### WHAT NEEDS TO BE DONE
Lines from the one containing "that Australia will most definitely be" through the last one in the data below: write them out word for word, and only them.

[Collected data]
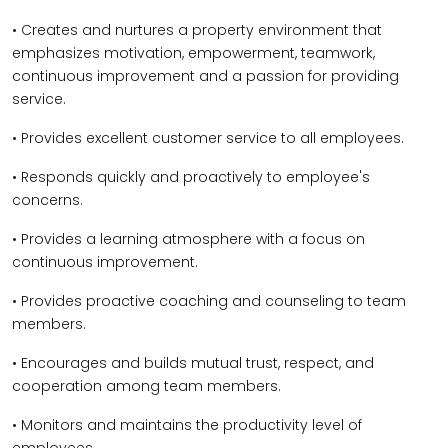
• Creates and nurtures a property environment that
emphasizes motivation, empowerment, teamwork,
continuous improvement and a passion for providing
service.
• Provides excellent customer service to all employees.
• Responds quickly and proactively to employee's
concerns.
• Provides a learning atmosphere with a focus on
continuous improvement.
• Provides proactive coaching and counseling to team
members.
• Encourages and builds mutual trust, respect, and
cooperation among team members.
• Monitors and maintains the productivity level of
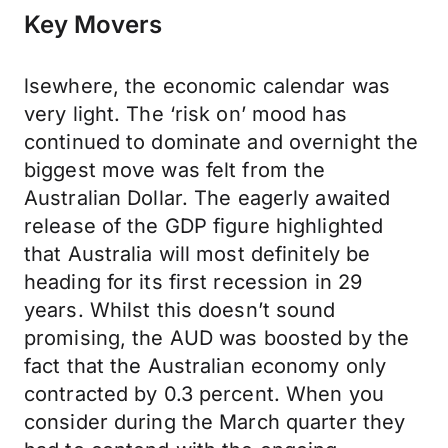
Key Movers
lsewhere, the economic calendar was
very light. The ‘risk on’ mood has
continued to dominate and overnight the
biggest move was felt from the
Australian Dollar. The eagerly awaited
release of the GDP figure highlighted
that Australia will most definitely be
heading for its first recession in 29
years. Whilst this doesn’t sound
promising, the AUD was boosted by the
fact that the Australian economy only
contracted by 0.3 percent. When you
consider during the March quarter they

### TASK ANSWER
that Australia will most definitely be
heading for its first recession in 29
years. Whilst this doesn’t sound
promising, the AUD was boosted by the
fact that the Australian economy only
contracted by 0.3 percent. When you
consider during the March quarter they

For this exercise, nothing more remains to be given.